Traditional approaches to instrumental learning (and artificial intelligence) assume that a contingency between an action and a consequence is what produces instrumental learning. A contingency is generally believed to do this because it arranges for two events (e.g., an action and a reward) to repeatedly occur close together in time (it arranges for temporal contiguity), thus strengthening a connection between them. In short, traditional accounts say that contingency works only through contiguity. But, strangely, the problem of how to define or quantify contingency had never been adequately solved because existing measures required invoking problematic counts of the number of times that two events did not occur together (the action did not occur and the consequence did not occur). In this paper, we describe how to apply the quantitative framework of information theory to provide a formal measure of contingency that does not require the impossible task of counting the number of times that something did not happen. In addition, we suggest that contiguity is not what drives learning, but that contiguity has its effects because of its effects on contingency as measured in this way. We provide data from experiments showing that the new measure provides an excellent account of decreases in an instrumental action produced by degradations in contingency with action-independent or delayed rewards. We suggest that this measure (or something close to it) is likely what the brain is computing to solve the assignment of credit problems.
I anticipate that this publication will have a major impact on my future work. It suggests an entirely new way to conceptualize the fundamental nature of all the other questions about instrumental learning my research as addressed, and it suggests a myriad of new questions about the fundamental processes governing adaptive behavior and learning.
How were your students involved in this publication? Who are the colleagues that you published with? How did you collaborate?
My former Ph.D. student Andrew Craig (now an assistant professor at SUNY Upstate Medical University) was a key player in this work. We starting working on this project a number of years ago when he was still a student here. The work was a collaborative effort between us and Randy Gallistel at Rutgers, who is the first author of the paper. Randy is renowned computational neuroscientist who has long been pushing multiple subfields (e.g., cognitive neuroscience, behavioral neuroscience, conditioning & learning) to reconceptualize how learning and memory processes work in the brain. Randy’s work on applications of information theory to Pavlovian conditioning started influencing my research about a decade ago. Through a series of conversations resulting from some interactions at a conference, Randy and I decided to start collaborating to work on an information-theory based account of contingency and the assignment of credit problem. The collaboration happened over several years and countless emails and video conferences. Andy Craig and I conducted the empirical work with animals here at USU, and Randy did the computational heavy lifting at Rutgers. We all worked on multiple versions of the paper over the course of a number of years.
What are the ripple effects from this publication? Or, how do you see this affecting the field?
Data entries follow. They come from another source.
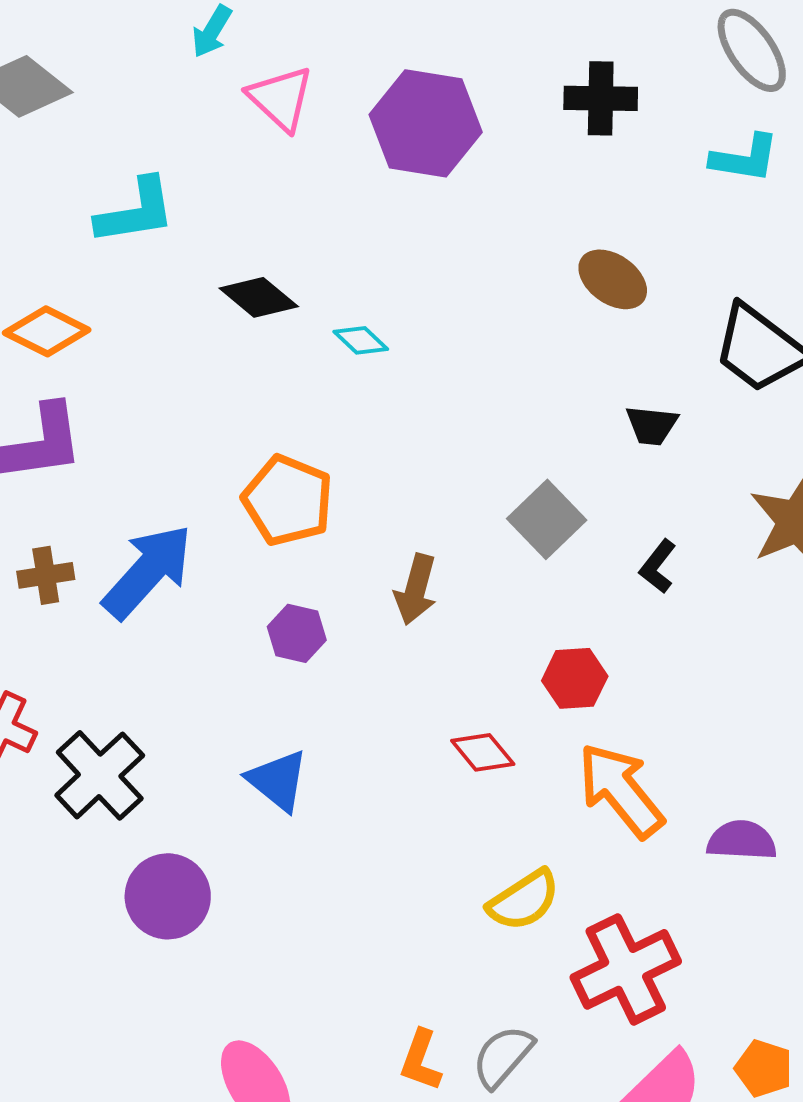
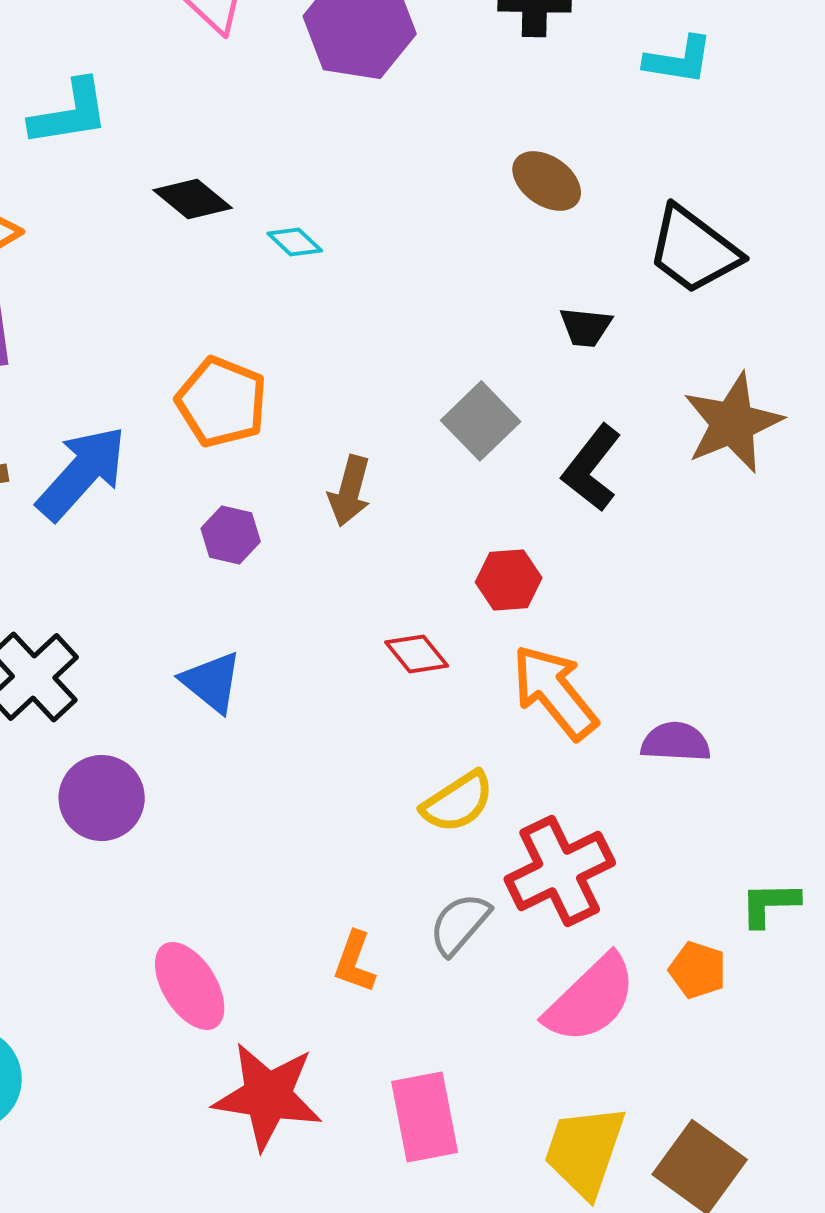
black L-shape: (658, 566) -> (592, 468), size x1.6
gray semicircle: (503, 1056) -> (460, 924), moved

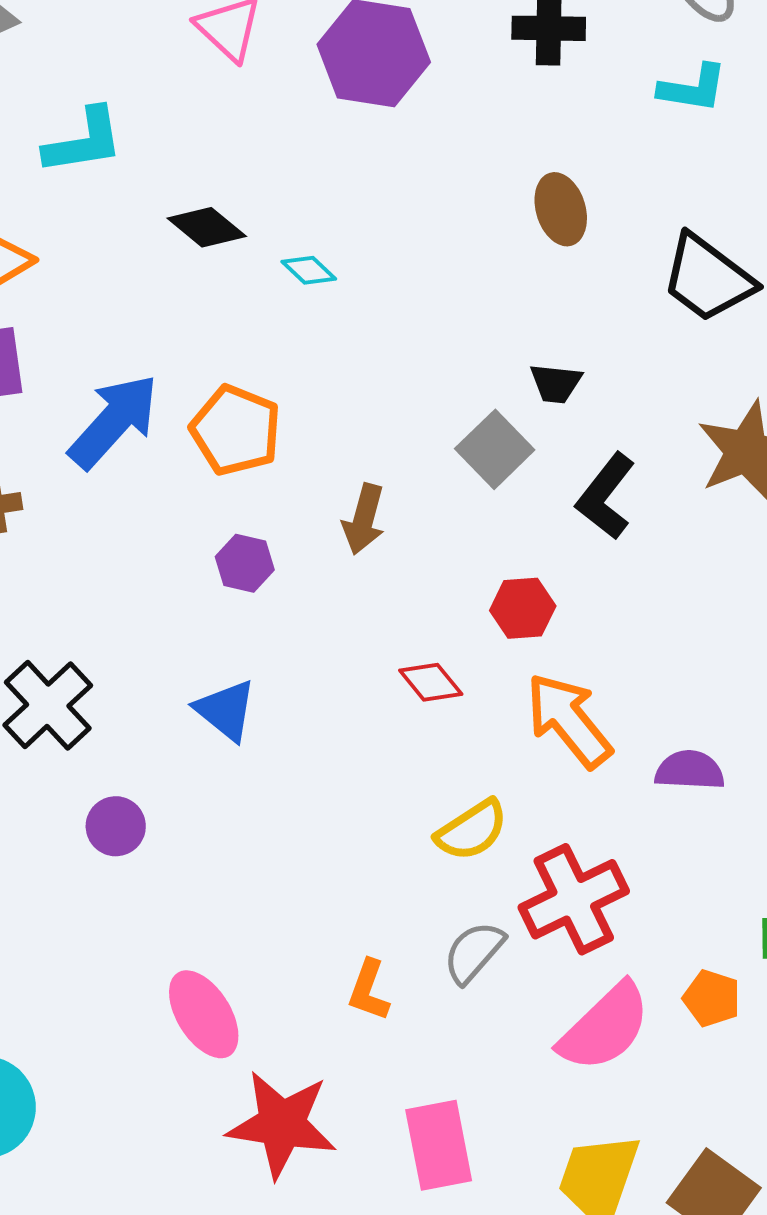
brown ellipse: (547, 181) -> (561, 209), turned 38
black trapezoid: (586, 327) -> (556, 383), moved
blue arrow: (82, 473) -> (114, 421), moved
purple circle: (102, 798) -> (116, 826), size x0.7

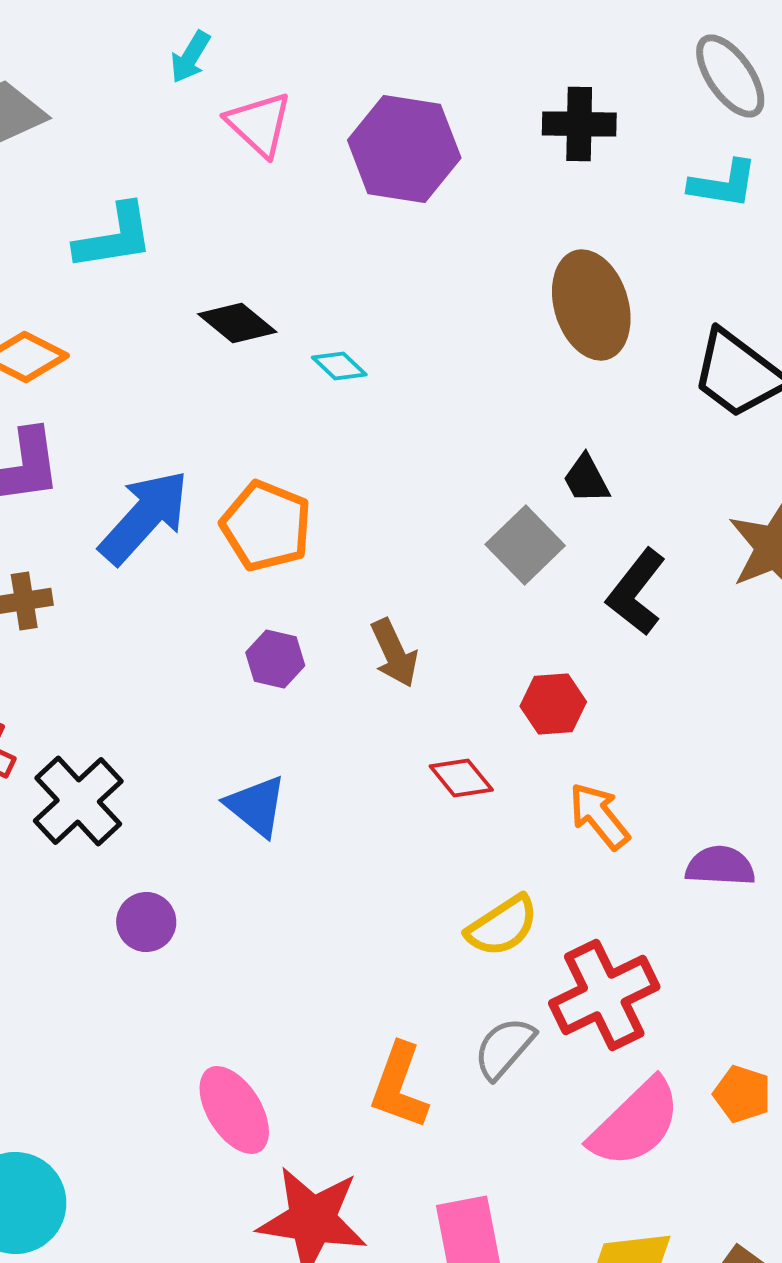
brown ellipse: (561, 209) -> (591, 305), size x1.5
black trapezoid: (556, 383) -> (586, 479), turned 56
brown arrow: (364, 519) -> (394, 653), moved, turned -40
orange arrow: (569, 720) -> (599, 816), size x0.7
orange L-shape: (369, 990) -> (399, 1086), size x1.4

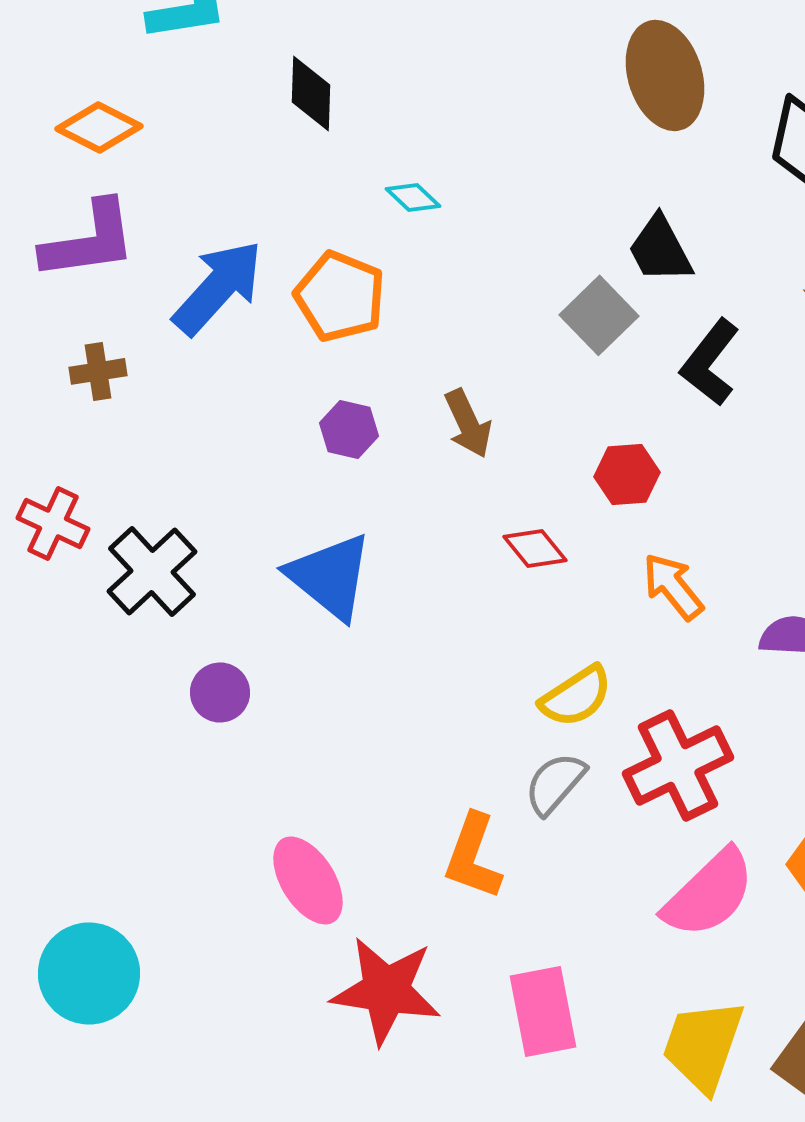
black diamond: (237, 323) -> (311, 93), turned 52
cyan diamond: (339, 366) -> (413, 197), moved
black trapezoid: (586, 479) -> (660, 249), size x1.4
blue triangle: (256, 806) -> (330, 576), size x1.4
gray semicircle: (504, 1048) -> (555, 783), moved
If we have our way, this publication will convince both psychologists and those working on artificial intelligence that our quantitative treatment of contingency is superior to existing contiguity-based conceptions of how the brain solves the assignment of credit problem. The computations involved in our measure of contingency turn out to be fundamentally at odds with one of psychology’s oldest laws--the Law of Effect. Thus, like much of Randy Gallistel’s previous work, our work here is likely to be highly controversial to scientists working in multiple fields (a fact that became abundantly clear during the peer review process). Whether or not workers in those various fields will come to accept it in time remains to be seen. Regardless, we believe that it is fundamentally on the right track.